==== INFORMATION GIVEN ====

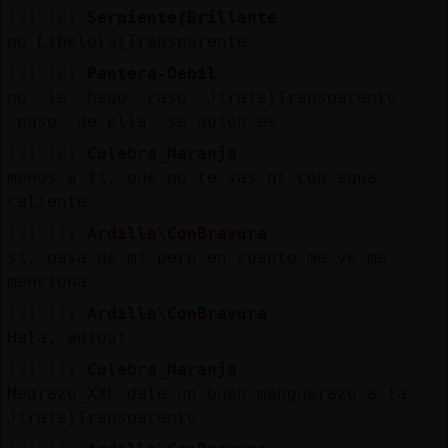
[21:10]
Serpiente{Brillante
no Libelula{Transparente
[21:10]
Pantera-Debil
no le hago caso Jirafa}Transparente
paso de ella se quien es
[21:10]
Culebra_Naranja
menos a ti, que no te vas ni con agua
caliente
[21:11]
Ardilla\ConBravura
si, pasa de mi pero en cuanto me ve me
menciona
[21:11]
Ardilla\ConBravura
Hala, adioa!
[21:11]
Culebra_Naranja
Negrazo_XXL dale un buen manguerazo a la
Jirafa}Transparente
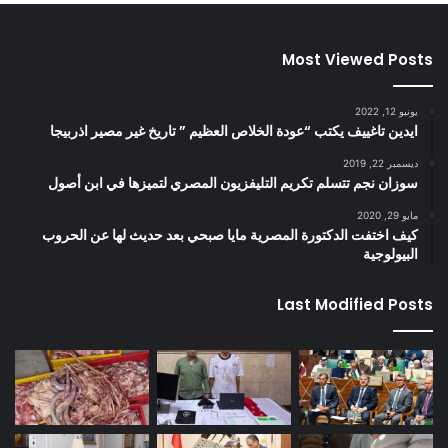
Most Viewed Posts
يونيو 12, 2022
ايدين تاغييف يكتب “عودة الخلاص العظيم ” تاريخ غير مصير اذربيجا
ديسمبر 22, 2019
سوزان نجم تتسلم تكريم التليفزيون المصري لتميزها في ابن أصول
مايو 29, 2020
كيف اختفت الدكتورة المصرية مايا صبحي بعد حديث لها عن الحروب
البيولوجية
Last Modified Posts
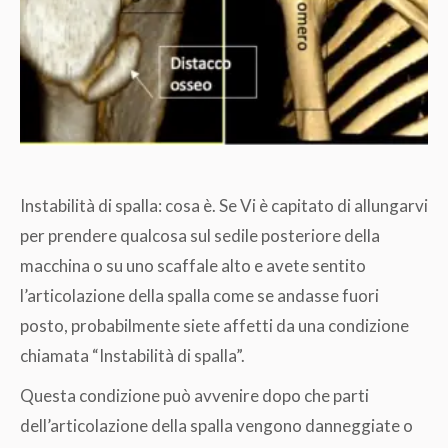
Instabilità di spalla: cosa è. Se Vi è capitato di allungarvi
per prendere qualcosa sul sedile posteriore della
macchina o su uno scaffale alto e avete sentito
l’articolazione della spalla come se andasse fuori
posto, probabilmente siete affetti da una condizione
chiamata “Instabilità di spalla”.
Questa condizione può avvenire dopo che parti
dell’articolazione della spalla vengono danneggiate o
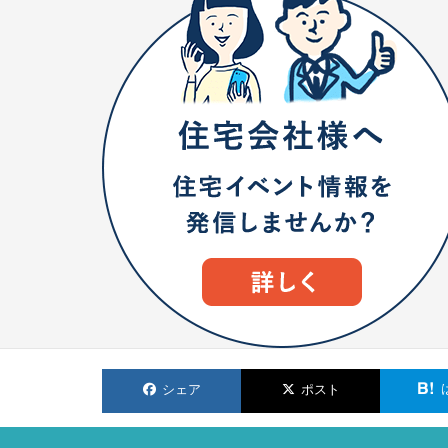
シェア
ポスト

====

TO DO :: Write out again only the lines from the line that contains "dell’articolazione della spalla" through the last line of the records, both ends included, without any of the pictures.

OUTPUT FOR THIS EXERCISE ::
dell’articolazione della spalla vengono danneggiate o
シェア
ポスト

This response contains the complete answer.